Due to recent technological advances and their remarkable performance, Language Models (LLMs) have now been widely adopted by the general population. For example, tools like ChatGPT can compose long responses to user-provided questions, which can help authors and other writers improve their writing style. On the other hand, generative models like HuggingFace’s Stable Diffusion model can directly generate stunning image results from user input. Although these LLMs produce a variety of output, they all share one characteristic in common: they all use text prompts as model input.
Researchers have found that writing quality prompts is one of the fastest and most effective ways to produce better results. This is where rapid engineering comes into play. In natural language processing, fast engineering refers to the process of determining the inputs that provide preferable or practical results. In other words, these methods modify the text input by incorporating suggestions for an artistic style or design elements, such as lighting. For example, a better message might be “a deserted city with empty buildings, greenery, high definition, high quality, photorealistic, ultra-realistic, 4k” instead of “a deserted city with empty buildings.”

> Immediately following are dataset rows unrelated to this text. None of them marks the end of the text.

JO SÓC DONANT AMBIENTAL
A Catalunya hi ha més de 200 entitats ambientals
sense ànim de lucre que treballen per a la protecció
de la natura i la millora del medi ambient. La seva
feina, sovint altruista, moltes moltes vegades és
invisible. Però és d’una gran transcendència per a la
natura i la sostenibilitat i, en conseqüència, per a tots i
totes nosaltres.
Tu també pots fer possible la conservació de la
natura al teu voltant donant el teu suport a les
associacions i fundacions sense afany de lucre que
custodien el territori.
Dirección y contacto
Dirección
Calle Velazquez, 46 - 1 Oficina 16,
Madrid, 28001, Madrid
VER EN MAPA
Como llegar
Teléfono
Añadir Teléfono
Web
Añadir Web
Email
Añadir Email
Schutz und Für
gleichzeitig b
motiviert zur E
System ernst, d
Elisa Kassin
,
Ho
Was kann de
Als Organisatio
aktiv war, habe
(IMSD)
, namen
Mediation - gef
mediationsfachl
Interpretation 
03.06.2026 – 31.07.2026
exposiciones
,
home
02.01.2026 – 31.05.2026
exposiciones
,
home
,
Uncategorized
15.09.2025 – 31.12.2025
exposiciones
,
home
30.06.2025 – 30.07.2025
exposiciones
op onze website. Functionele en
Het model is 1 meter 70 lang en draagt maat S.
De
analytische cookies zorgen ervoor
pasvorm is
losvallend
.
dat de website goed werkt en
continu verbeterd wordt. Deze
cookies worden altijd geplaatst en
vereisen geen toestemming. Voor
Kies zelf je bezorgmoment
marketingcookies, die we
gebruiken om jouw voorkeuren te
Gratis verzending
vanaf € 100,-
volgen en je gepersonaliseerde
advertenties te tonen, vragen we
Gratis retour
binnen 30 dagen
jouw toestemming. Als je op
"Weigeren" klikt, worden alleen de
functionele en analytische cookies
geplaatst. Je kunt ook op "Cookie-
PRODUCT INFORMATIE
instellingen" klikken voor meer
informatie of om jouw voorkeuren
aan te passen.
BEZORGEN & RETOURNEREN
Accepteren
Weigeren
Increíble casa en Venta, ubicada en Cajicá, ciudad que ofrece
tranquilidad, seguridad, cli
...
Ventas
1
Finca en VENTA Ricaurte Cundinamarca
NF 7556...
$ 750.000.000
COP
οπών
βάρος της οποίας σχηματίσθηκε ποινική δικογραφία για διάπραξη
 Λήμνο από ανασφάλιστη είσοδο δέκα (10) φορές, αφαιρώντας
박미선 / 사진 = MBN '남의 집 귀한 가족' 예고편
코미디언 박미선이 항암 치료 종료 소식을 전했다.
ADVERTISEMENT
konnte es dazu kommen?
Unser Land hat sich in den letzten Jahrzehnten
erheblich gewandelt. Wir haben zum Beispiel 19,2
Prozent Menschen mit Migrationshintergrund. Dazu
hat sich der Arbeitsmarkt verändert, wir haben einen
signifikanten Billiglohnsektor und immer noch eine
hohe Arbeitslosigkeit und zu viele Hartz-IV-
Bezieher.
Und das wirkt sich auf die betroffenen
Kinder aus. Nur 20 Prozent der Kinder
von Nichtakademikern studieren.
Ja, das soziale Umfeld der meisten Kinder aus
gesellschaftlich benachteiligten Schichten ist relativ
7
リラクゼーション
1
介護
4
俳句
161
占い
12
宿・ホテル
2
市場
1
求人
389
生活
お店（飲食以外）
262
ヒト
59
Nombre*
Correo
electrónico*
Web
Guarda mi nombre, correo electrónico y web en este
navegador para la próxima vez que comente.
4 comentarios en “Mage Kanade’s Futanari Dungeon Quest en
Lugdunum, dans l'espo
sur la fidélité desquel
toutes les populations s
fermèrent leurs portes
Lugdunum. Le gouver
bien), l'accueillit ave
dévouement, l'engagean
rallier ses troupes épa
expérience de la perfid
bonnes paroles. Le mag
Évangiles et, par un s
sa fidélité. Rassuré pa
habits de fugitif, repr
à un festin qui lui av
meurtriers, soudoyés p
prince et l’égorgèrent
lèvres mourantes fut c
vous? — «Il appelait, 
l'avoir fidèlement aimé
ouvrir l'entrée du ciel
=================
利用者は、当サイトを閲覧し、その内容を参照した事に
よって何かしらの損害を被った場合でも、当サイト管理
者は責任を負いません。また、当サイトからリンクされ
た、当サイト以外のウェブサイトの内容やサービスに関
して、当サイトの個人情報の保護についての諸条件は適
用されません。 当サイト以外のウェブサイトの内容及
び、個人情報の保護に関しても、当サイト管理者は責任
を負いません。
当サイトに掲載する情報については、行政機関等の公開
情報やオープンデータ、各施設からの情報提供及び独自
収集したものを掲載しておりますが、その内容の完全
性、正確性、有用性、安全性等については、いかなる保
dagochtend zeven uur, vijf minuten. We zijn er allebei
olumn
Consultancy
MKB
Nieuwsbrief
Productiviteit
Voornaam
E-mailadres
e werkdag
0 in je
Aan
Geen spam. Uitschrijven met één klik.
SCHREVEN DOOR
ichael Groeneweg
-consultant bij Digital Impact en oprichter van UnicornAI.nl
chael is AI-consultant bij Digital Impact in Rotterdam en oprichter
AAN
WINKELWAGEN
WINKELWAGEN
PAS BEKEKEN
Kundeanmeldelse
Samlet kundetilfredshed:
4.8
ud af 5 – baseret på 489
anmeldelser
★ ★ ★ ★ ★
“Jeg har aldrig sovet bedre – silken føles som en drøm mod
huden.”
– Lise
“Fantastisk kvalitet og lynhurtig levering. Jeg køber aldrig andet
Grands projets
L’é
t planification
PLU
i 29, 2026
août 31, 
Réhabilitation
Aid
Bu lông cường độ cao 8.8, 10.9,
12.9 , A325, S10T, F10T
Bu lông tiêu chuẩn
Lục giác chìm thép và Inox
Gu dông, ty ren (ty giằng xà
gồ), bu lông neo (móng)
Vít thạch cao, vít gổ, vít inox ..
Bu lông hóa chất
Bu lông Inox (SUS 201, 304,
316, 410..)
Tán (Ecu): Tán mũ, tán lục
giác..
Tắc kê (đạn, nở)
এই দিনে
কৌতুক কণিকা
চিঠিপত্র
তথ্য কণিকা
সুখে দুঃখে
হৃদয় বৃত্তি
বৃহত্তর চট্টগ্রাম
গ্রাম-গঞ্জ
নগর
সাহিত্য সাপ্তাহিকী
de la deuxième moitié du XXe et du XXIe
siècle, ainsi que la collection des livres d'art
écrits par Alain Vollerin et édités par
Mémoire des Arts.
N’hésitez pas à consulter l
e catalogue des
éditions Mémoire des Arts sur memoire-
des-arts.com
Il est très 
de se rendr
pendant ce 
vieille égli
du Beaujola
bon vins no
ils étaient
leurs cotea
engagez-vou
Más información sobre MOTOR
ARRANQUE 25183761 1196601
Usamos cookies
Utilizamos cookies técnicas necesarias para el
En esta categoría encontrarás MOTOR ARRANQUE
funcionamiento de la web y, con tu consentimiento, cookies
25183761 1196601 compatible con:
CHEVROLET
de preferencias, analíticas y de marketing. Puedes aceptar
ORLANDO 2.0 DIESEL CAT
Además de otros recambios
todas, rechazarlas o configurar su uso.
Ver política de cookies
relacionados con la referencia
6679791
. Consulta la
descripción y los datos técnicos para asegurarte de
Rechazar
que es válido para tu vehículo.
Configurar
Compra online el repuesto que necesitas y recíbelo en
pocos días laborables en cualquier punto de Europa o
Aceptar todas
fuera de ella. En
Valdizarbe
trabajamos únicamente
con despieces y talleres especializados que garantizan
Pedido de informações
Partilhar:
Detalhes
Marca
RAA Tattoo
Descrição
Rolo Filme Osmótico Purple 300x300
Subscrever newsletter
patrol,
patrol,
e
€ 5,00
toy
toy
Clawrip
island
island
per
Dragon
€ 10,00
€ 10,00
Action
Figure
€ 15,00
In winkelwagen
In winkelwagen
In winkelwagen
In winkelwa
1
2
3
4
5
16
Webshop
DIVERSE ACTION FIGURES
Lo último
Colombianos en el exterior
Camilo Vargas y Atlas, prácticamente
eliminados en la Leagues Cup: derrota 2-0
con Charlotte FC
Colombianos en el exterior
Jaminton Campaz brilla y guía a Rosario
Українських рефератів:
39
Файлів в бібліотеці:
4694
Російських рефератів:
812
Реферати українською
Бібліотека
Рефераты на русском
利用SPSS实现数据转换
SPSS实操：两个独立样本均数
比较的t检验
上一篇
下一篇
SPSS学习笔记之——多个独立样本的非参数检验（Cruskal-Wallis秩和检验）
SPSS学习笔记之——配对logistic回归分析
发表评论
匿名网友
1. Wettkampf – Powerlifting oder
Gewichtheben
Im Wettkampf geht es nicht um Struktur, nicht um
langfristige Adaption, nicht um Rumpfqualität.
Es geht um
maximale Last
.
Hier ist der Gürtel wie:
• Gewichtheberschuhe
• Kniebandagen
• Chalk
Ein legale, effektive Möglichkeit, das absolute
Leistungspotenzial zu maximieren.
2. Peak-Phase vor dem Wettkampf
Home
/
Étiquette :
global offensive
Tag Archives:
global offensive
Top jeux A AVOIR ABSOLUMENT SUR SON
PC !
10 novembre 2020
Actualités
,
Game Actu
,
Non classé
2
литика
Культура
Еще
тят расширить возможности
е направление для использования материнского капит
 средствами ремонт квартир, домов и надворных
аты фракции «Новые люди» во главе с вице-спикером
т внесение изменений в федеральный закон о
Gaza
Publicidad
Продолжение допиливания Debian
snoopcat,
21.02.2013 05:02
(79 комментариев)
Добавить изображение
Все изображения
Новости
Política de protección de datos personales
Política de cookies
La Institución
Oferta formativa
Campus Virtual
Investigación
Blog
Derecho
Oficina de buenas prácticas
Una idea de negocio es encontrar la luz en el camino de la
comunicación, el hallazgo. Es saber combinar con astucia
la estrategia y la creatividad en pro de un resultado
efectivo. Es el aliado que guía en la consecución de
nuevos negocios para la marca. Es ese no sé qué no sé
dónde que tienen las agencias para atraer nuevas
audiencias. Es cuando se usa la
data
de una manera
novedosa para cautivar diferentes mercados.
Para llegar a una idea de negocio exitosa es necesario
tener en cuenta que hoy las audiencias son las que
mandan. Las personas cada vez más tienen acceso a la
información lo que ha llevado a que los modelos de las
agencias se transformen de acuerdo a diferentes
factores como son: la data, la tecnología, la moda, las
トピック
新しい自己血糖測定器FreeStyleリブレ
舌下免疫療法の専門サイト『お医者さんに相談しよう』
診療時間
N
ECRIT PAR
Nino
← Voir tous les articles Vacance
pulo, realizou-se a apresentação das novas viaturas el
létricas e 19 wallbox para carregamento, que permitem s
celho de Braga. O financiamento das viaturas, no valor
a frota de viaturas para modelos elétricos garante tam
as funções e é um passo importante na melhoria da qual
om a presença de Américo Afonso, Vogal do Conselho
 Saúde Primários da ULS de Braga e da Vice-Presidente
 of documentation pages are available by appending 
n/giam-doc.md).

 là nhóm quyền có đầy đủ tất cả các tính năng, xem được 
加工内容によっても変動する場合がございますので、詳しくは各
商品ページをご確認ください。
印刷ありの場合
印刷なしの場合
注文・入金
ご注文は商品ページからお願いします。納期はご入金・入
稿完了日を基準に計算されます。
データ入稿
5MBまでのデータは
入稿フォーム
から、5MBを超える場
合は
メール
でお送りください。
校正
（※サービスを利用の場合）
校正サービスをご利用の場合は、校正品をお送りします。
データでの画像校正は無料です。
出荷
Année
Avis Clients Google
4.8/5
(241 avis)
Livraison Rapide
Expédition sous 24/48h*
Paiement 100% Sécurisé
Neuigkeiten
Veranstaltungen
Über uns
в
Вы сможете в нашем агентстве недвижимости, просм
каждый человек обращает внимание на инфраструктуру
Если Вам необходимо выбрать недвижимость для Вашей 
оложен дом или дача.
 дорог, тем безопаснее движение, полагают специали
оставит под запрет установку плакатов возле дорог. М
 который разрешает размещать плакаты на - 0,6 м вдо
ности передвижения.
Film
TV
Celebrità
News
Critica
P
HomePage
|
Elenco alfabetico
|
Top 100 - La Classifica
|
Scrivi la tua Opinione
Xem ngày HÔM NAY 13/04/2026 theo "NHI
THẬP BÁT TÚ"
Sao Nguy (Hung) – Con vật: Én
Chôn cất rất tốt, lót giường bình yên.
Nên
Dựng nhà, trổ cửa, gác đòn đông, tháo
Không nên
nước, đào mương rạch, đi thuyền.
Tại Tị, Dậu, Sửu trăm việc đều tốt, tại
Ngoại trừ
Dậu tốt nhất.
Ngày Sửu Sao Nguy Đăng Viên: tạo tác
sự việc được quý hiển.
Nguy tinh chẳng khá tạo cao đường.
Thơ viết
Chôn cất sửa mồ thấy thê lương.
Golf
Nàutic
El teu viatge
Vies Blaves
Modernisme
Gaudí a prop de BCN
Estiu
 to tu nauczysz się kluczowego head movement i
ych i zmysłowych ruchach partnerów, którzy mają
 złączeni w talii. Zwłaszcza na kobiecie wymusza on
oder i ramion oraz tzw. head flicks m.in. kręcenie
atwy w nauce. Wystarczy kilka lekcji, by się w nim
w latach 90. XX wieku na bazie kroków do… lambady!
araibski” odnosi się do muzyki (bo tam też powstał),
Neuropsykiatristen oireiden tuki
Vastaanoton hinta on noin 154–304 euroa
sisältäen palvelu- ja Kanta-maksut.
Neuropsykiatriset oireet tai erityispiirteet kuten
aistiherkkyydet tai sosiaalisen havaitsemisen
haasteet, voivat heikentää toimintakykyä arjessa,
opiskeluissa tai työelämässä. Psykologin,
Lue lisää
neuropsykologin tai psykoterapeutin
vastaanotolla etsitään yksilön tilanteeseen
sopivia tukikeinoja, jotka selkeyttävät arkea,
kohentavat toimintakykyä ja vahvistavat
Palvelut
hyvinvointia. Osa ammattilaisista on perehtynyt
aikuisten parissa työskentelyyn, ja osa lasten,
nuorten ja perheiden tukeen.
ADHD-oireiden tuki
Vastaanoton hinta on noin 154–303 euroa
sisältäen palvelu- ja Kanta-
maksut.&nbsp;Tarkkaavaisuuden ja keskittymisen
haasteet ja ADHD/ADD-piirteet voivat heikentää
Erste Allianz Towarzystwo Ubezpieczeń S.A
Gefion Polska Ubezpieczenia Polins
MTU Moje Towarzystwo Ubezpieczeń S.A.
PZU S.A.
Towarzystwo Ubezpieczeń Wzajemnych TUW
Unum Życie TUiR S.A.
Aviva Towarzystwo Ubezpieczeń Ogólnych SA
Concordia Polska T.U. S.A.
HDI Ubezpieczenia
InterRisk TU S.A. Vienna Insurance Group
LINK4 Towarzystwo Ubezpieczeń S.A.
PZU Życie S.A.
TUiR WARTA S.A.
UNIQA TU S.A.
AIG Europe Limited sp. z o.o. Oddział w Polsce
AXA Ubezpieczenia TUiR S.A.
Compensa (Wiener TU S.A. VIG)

Today, a lot of time and effort is spent creating sign engineering tools that can be used to create better text ads as model inputs. As an important step in this direction, Microsoft Research recently released LMOps, a suite of tools for improving text prompts used as input to generative AI models. LMOps is a research initiative aimed at fundamental research to develop fundamental models for AI products, focusing on the underlying technology to provide AI capabilities with LLMs and generative AI models. The toolkit includes Promptist, a prompt interface that optimizes user text input for text-to-image conversion, and Structured Prompt, a method for adding more instances in a few shots learning prompt for text generation. .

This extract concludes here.